Diagnosing manganese toxicity in field peas

Manganese toxicity has not been diagnosed in field peas in Western Australia. It has recently been diagnosed in canola on an acidic heavy soil with high manganese levels. Field peas are more tolerant than canola or cereals.

New leaves develop light coloured necrotic areas on leaf margins near the apex
Severe toxicity causes cupped leaves

What to look for

    Paddock

  • Symptoms are worse on more acidic heavy textured parts of the paddock.

    Plant

  • New leaves and tendrils are first and most severely affected.
  • New leaves are pale and rapidly develop light coloured necrotic areas on leaf margins near the apex, that move in toward the midrib between the veins.
  • This necrosis can appear as fine pinpoint spots on tendril leaves.
  • As the toxicity increases some leaves develop severely necrotic tips and margins that shrivel, leaving the leaf cupped.

Where did it come from?

Soil type
Soil type
  • With the exception of sands most soils contain manganese, but high levels are more common in fine textured, soils and loamy gravels.
  • Soil manganese exists as an oxidised insoluble form and reduced to a water soluble form (Mn++). Activity of oxidising and reducing bacteria that control the ratio between these forms, varies with soil moisture, temperature,texture, and pH.
  • With high soil temperature and (even short term) waterlogging, reducing bacteria produce Mn++.
  • When waterlogging abates, oxidising bacteria convert Mn++ to insoluble forms , but this ceases when the soil dries and the bacteria can't access Mn++ containing water in fine soil pores.
  • Acidic soil has higher levels of Mn++.
  • Manganese toxicity is most likely to occur in canola sown into warm acidic heavy soil after soaking rain, folllowed by dry conditions.
  • Toxicity will abate as the soil temperature declines in winter.

Management strategies

Lime application
Lime application
  • Plants usually continue to grow despite toxicity symptoms.

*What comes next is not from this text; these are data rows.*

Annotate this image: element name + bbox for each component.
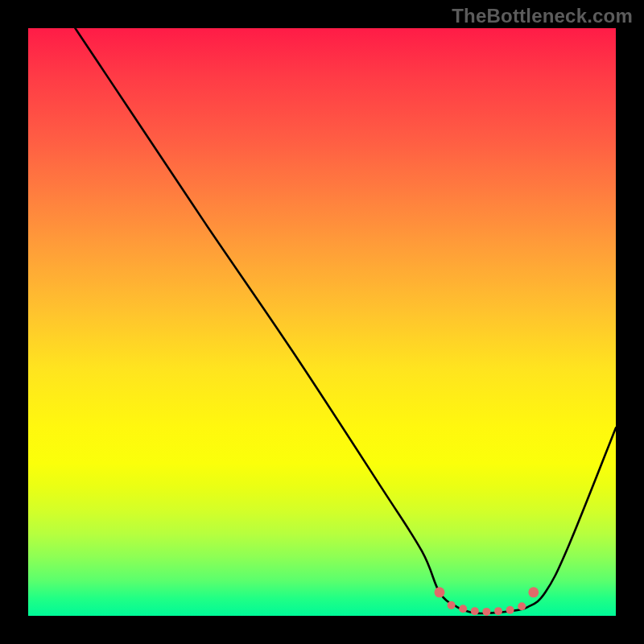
marker-dot	[435, 587, 445, 597]
marker-dot	[528, 587, 539, 597]
watermark-text: TheBottleneck.com	[452, 5, 633, 27]
chart-frame: TheBottleneck.com	[0, 0, 644, 644]
marker-dot	[448, 601, 456, 609]
marker-dot	[459, 605, 467, 613]
marker-dot	[518, 602, 526, 610]
marker-dot	[506, 606, 514, 614]
marker-dot	[471, 607, 479, 615]
chart-svg	[28, 28, 616, 616]
bottleneck-curve-line	[75, 28, 616, 613]
marker-dots-group	[435, 587, 539, 616]
marker-dot	[482, 608, 490, 616]
marker-dot	[494, 607, 502, 615]
plot-area	[28, 28, 616, 616]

There is no in-crop treatment.
  • Liming is the most economical method to ameliorate manganese toxicity.
  • Heavy soils need higher rates per unit of soil to produce the same pH increase as sandy soils

How can it be monitored?

Tissue test
Tissue test
Soil test
Soil test
  • Whole-top plant test provides a guide if paired good/ poor samples are taken.
  • Manganese soil tests can only indicate potential for toxicity, as Mn++ levels can vary rapidly according to soil conditions.
  • 0-10cm soil pH below 4.5, also increases the risk, and indicates that the soil requires liming to reduce losses from reduced phosphorus availability and possible aluminium toxicity.